Benjamin Franklin was so successful in business that he retired at age 42 and devoted the rest of his life to public service. He moved to England twice in order to help the relationship between England and its American colonies. While in England, Franklin wrote most of his autobiography at the home of the Bishop of St. Asaph, Jonathan Shipley. His book became the world’s most popular autobiography, and has been translated into most major languages. Franklin’s autobiography was the one book which Davy Crockett had when slaughtered at the Alamo.
Despite his being a strong Royalist, Benjamin Franklin ended up being resented by the British House of Lords who publicly humiliated him for his efforts to bring reconciliation between England and its American colonies. This was Franklin’s tipping point where he became a strong advocate for Independence. As America’s first postmaster general, Franklin was also put in charge of establishing the first US currency. In the aftermath of the Boston Tea Party, Franklin recommended that Americans give up tea drinking as a way to fund their new government. The constitution’s phrase ‘We hold these truths to be self-evident’ was the direct result of Franklin’s editing. Franklin was the only one to sign all four of the USA’s founding papers: the Declaration of Independence, the treaty with France, the peace accord with Britain, and the Constitution. His unsuccessful proposal for the American Great Seal was to have Pharaoh being swallowed by the Red Sea, along with the words ‘Rebellion to Tyrants is Obedience to God.’

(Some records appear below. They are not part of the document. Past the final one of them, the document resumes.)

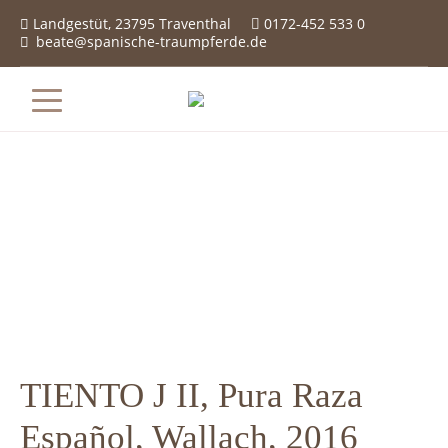
Landgestüt, 23795 Traventhal
0172-452 533 0

beate@spanische-traumpferde.de

TIENTO J II, Pura Raza
Español, Wallach, 2016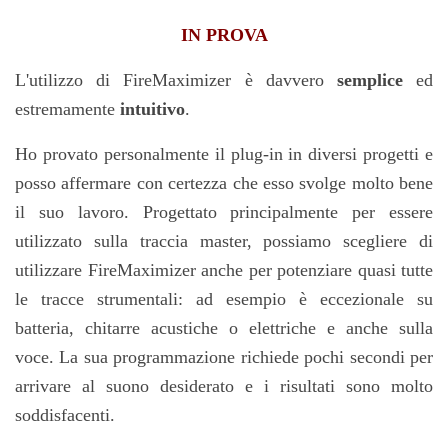
IN PROVA
L'utilizzo di FireMaximizer è davvero
semplice
ed
estremamente
intuitivo
.
Ho provato personalmente il plug-in in diversi progetti e
posso affermare con certezza che esso svolge molto bene
il suo lavoro.
Progettato principalmente per essere
utilizzato sulla traccia master, possiamo scegliere di
utilizzare FireMaximizer anche per potenziare quasi tutte
le tracce strumentali:
ad esempio è eccezionale su
batteria, chitarre acustiche o elettriche e anche sulla
voce.
La sua programmazione richiede pochi secondi per
arrivare al suono desiderato e i risultati sono molto
soddisfacenti.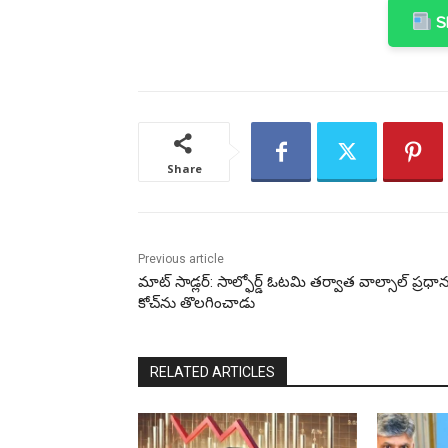
Sh
Share
Previous article
మాట్ సాడ్లర్: సాల్ఫోర్డ్ ఓటమి తర్వాత వాల్సాల్ ప్రధా
కోచ్‌ను తొలగించాడు
RELATED ARTICLES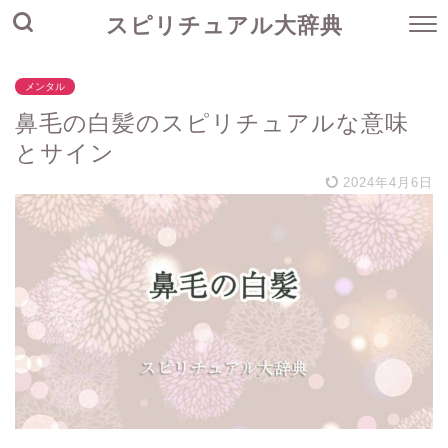
スピリチュアル大辞典
メンタル
鼻毛の白髪のスピリチュアルな意味
とサイン
2024年4月6日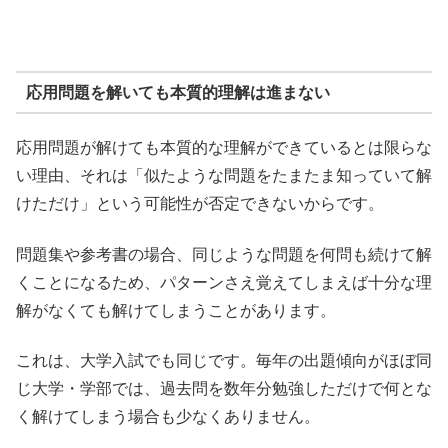
応用問題を解いても本質的理解は進まない
応用問題が解けても本質的な理解ができているとは限らな
い理由、それは「似たような問題をたまたま知っていて解
けただけ」という可能性が否定できないからです。
問題集や参考書の場合、同じような問題を何問も続けて解
くことになるため、パターンさえ覚えてしまえば十分な理
解がなくても解けてしまうことがあります。
これは、大学入試でも同じです。毎年の出題傾向がほぼ同
じ大学・学部では、過去問を数年分勉強しただけで何とな
く解けてしまう場合も少なくありません。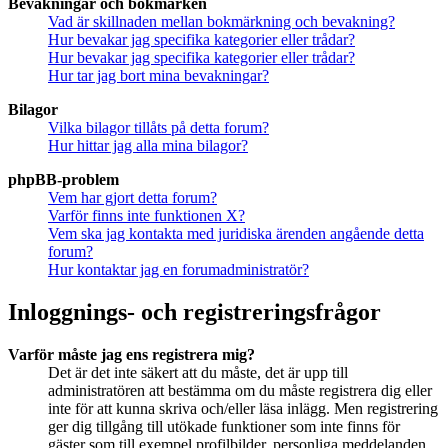
Bevakningar och bokmärken
Vad är skillnaden mellan bokmärkning och bevakning?
Hur bevakar jag specifika kategorier eller trådar?
Hur bevakar jag specifika kategorier eller trådar?
Hur tar jag bort mina bevakningar?
Bilagor
Vilka bilagor tillåts på detta forum?
Hur hittar jag alla mina bilagor?
phpBB-problem
Vem har gjort detta forum?
Varför finns inte funktionen X?
Vem ska jag kontakta med juridiska ärenden angående detta
forum?
Hur kontaktar jag en forumadministratör?
Inloggnings- och registreringsfrågor
Varför måste jag ens registrera mig?
Det är det inte säkert att du måste, det är upp till
administratören att bestämma om du måste registrera dig eller
inte för att kunna skriva och/eller läsa inlägg. Men registrering
ger dig tillgång till utökade funktioner som inte finns för
gäster som till exempel profilbilder, personliga meddelanden,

Franklin’s greatest popularity was among the French who lined the streets when he entered Paris as the USA’s first foreign diplomat. The French saw him as a simple frontier sage, and promptly put his likeness everywhere, causing the French King to become very jealous. Without Franklin’s winning the moral and financial support of the French, it is doubtful that the United States would have survived.
Franklin was a very complicated, even tragic individual with strong approach/avoidance tendencies. He loved the United States but spent most of his last years in England and then France. His relations with the opposite sex were muddled and confused. He loved his wife and family but was away more than at home and suffered a painful split with his son William over politics.

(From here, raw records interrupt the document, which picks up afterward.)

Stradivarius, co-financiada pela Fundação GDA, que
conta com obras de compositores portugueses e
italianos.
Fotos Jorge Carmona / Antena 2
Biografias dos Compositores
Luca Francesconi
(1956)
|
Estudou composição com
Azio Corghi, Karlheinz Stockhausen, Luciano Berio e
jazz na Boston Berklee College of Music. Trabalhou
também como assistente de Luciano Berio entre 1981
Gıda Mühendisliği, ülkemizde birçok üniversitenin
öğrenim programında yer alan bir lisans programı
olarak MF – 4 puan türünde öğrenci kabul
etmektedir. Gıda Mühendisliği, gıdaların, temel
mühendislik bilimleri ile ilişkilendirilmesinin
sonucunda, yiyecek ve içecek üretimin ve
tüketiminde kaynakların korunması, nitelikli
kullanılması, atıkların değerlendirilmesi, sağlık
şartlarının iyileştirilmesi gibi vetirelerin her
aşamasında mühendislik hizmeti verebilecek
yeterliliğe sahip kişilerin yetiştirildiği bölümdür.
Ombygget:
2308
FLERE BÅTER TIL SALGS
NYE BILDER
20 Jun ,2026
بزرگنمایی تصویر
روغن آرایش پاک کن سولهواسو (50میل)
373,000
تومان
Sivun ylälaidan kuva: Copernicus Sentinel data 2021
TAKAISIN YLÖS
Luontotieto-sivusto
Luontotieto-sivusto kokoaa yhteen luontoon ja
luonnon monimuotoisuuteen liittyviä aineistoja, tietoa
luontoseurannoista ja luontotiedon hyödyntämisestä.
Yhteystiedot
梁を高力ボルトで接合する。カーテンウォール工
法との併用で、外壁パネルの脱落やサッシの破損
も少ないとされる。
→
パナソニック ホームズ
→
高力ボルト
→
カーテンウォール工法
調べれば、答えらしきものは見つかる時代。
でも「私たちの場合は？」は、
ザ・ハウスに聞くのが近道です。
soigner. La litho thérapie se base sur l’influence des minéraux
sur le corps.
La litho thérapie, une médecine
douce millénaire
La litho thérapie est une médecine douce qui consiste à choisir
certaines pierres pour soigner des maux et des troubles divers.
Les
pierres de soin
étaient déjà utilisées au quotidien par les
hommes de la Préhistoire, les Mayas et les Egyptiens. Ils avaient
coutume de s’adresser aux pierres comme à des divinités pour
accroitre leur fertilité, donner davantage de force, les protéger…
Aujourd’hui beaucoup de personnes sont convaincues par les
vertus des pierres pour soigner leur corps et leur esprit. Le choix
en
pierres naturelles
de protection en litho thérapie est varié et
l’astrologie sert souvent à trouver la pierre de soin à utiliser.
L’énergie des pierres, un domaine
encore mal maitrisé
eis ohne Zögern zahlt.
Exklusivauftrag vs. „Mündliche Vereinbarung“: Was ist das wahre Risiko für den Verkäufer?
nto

Despite Franklin’s reputation as a religious skeptic, he went out of his way in his newspaper to promote the Rev George Whitfield who led North America’s first Great Awakening in 1739-1741. As a scientist, he was amazed that Whitfield’s voice could be heard without amplification by over 30,000 people at one time. Franklin published all of Whitfield’s books and posted his sermons on the front page of his Philadelphia Gazette. Whitfield wrote to Franklin, saying: “As you have made a pretty considerable progress in the mysteries of electricity, I would now humbly recommend to your diligent unprejudiced pursuit and study the mystery of the new-birth. It is a most important, interesting study, and when mastered, will richly answer and repay you for all your pains.”

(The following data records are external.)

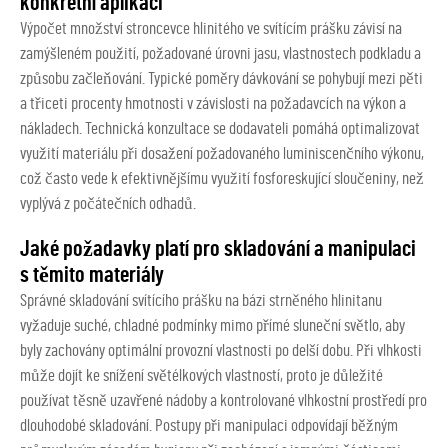
konkrétní aplikaci
Výpočet množství stroncevce hlinitého ve svítícím prášku závisí na
zamýšleném použití, požadované úrovni jasu, vlastnostech podkladu a
způsobu začleňování. Typické poměry dávkování se pohybují mezi pěti
a třiceti procenty hmotnosti v závislosti na požadavcích na výkon a
nákladech. Technická konzultace se dodavateli pomáhá optimalizovat
využití materiálu při dosažení požadovaného luminiscenčního výkonu,
což často vede k efektivnějšímu využití fosforeskující sloučeniny, než
vyplývá z počátečních odhadů.
Jaké požadavky platí pro skladování a manipulaci
s těmito materiály
Správné skladování svítícího prášku na bázi strněného hlinitanu
vyžaduje suché, chladné podmínky mimo přímé sluneční světlo, aby
byly zachovány optimální provozní vlastnosti po delší dobu. Při vlhkosti
může dojít ke snížení světélkových vlastností, proto je důležité
používat těsně uzavřené nádoby a kontrolované vlhkostní prostředí pro
dlouhodobé skladování. Postupy při manipulaci odpovídají běžným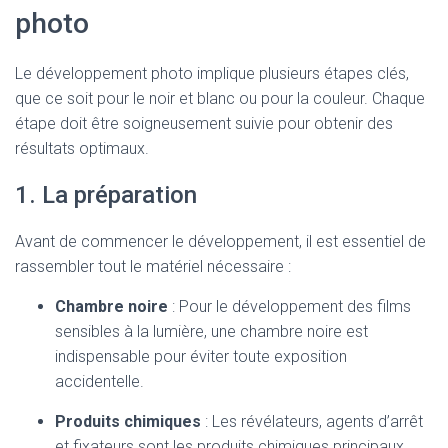
photo
Le développement photo implique plusieurs étapes clés,
que ce soit pour le noir et blanc ou pour la couleur. Chaque
étape doit être soigneusement suivie pour obtenir des
résultats optimaux.
1. La préparation
Avant de commencer le développement, il est essentiel de
rassembler tout le matériel nécessaire :
Chambre noire
: Pour le développement des films
sensibles à la lumière, une chambre noire est
indispensable pour éviter toute exposition
accidentelle.
Produits chimiques
: Les révélateurs, agents d’arrêt
et fixateurs sont les produits chimiques principaux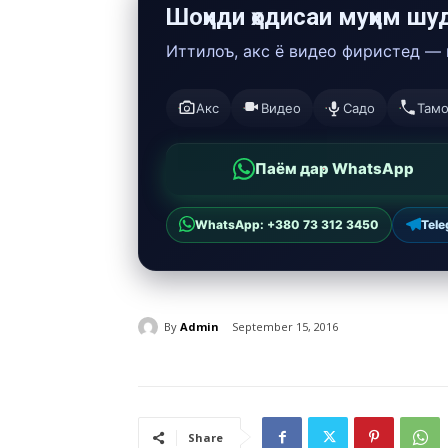
Шоҳиди ҳодисаи муҳим шу
Иттилоъ, акс ё видео фиристед —
Акс
Видео
Садо
Там
Паём дар WhatsApp
WhatsApp: +380 73 312 3450
Tel
By
Admin
September 15, 2016
Share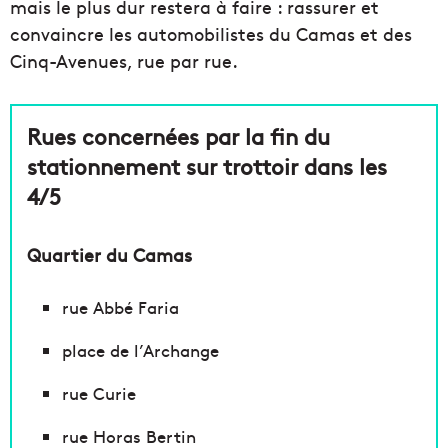
mais le plus dur restera à faire : rassurer et
convaincre les automobilistes du Camas et des
Cinq-Avenues, rue par rue.
Rues concernées par la fin du
stationnement sur trottoir dans les
4/5
Quartier du Camas
rue Abbé Faria
place de l’Archange
rue Curie
rue Horas Bertin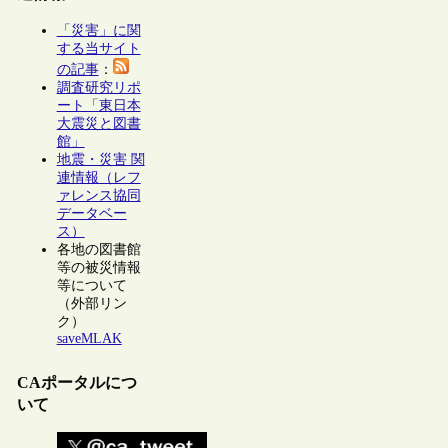
「災害」に関
する当サイト
の記事
：
調査研究リポ
ート「東日本
大震災と図書
館」
地震・災害 関
連情報（レフ
ァレンス協同
データベー
ス）
各地の図書館
等の被災情報
等について
（外部リン
ク）
saveMLAK
CAポータルにつ
いて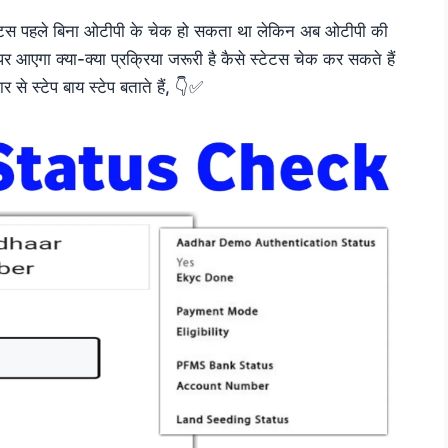
टेटस पहले बिना ओटीपी के चेक हो सकता था लेकिन अब ओटीपी की
एगा क्या-क्या प्रक्रिया जरूरी है कैसे स्टेटस चेक कर सकते हैं
से स्टेप बाय स्टेप बताते हैं, 👇✅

After jealous clergy closed their pulpits to Whitfield, Franklin and other trustees built a large hall where Whitfield could preach. Franklin commented: “It was wonderful to see the change soon made in the manners of our inhabitants.” After the revival ended, Franklin converted the hall into the Academy of Philadelphia which later became the University of Pennsylvania.
As Governor of Pennsylvania, Franklin in 1748 proposed a day of fasting and prayer. In 1778, Franklin wrote to the French Government, saying: “Whoever shall introduce into public affairs the principals of primitive Christianity will change the face of the world.”, recommending that every French home have a Bible and newspaper, and a good school in every district.
At the 1787 American Constitutional Convention, Franklin commented: “the longer I live, the more convincing proofs I see of this truth — that God governs in the affairs of men. And if a sparrow cannot fall to the ground without His notice, is it probable that an empire can rise without His aid?” On that basis, Franklin arranged that prayers led by local clergy would be held each morning before Assembly business. Franklin said: “If I had ever before been an atheist, I should now have been convinced of the Being and government of a Deity!”
Franklin memorably commented: “Think of three things: Whence you came, where you are going, and to whom you must give account.” May each of us, like Benjamin Franklin, be willing to be accountable to God in the midst of life’s challenges.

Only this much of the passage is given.